Please explain in complete detail each fact that indicates that the FY2006 actual financial results of the College of Santa Fe (as opposed to any budget or projection) made the College of Santa Fe "unlikely to make all required payments," and for each fact please identify each witness with knowledge of such fact, and the identity of each document that relates or pertains to such (by Bates numbers or otherwise if there is no Bates number).

Responses No. 13, at 31.

Interrogatory No. 14 inquires as to the basis for Radian Asset's opinion or judgment that CSF "was financially sound and likely to be able to meet all required payments on the Bonds." Responses No. 14, at 32. Interrogatory No. 14 requires Radian Asset to disclose "each fact and/or factor upon which Radian Asset based its own opinion and/or judgment" concerning CSF's financial soundness, stating:

Please state separately, specifically and in detail each fact and/or factor upon which Radian based its own opinion and/or judgment after its due diligence and independent analysis of all financial information from the College of Santa Fe that the College of Santa Fe was financially sound and likely to be able to meet all required payments on the bonds, and as to each such fact and/or factor please identify each person who has knowledge of such fact or factor and identify each document which pertains to such fact or factor.

Responses No. 14, at 32. This inquiry seeks information about allegations in the FAC. See, e.g., FAC ¶ 1.3, at 2; id. ¶ 4.13, at 10; id. ¶ 4.21, at 11-12; id. ¶ 4.27, at 14-15; id. ¶ 4.35, at 17; id. ¶ 4.65, at 29.

In its answer to Interrogatory No. 13, Radian Asset objected that the language "unlikely to make all required payments" is vague and ambiguous, and Radian Asset refused to answer Interrogatory No. 14.

2. CSF's Seeks Full and Complete Responses .

Four days after Radian Asset served its discovery responses, CSF sent a lengthy letter to Radian Asset, attacking almost all of Radian Asset's discovery responses and accusing Radian Asset of being "evasive," of "not acting in good faith," and of engaging in "deceitfulness." Letter from Doug Baker to Gavin Skok and John D. Lowery at 1-2 (dated September 21, 2010), filed September 23 2010 (Doc. 137-3) ("Mr.

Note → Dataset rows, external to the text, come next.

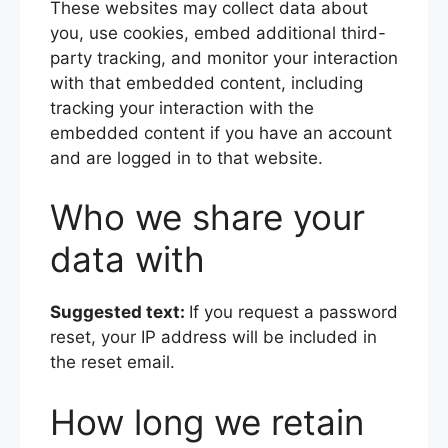
These websites may collect data about
you, use cookies, embed additional third-
party tracking, and monitor your interaction
with that embedded content, including
tracking your interaction with the
embedded content if you have an account
and are logged in to that website.
Who we share your
data with
Suggested text:
If you request a password
reset, your IP address will be included in
the reset email.
How long we retain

Baker's Letter"). On September 21, 2010, CSF served Radian Asset its good-faith request that Radian Asset stipulate to an order requiring Radian Asset to provide good-faith and complete responses to the discovery requests. The letter from CSF's counsel to Radian Asset's counsel point by point notifies Radian Asset of the alleged deficiencies in its responses, and requests that Radian Asset concur in an order requiring full and complete responses.

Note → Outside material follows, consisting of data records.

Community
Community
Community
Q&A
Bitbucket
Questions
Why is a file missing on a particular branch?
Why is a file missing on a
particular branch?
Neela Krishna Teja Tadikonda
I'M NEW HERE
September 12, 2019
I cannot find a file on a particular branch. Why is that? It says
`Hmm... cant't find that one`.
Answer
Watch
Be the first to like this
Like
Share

CSF also demands that Radian Asset provide information for every institution it evaluated between 2002-2007 to determine whether to insure its bonds, including Radian Asset's reports of its assessments and recommendations, and all reasons for declining to insure any such bonds or swap. See Mr. Baker's Letter at 6. Radian Asset explained in its original responses to CSF's discovery — at Interrogatory No. 11 — that Radian Asset insured over one-hundred higher education credits during the time of 2002-2007 and declined to insure many others. CSF did not offer or seek to meet and confer with Radian Asset, instead demanding only that Radian Asset state by noon the following day whether it agreed to CSF's proposed order compelling Radian Asset to provide all of the information that CSF demanded in its letter.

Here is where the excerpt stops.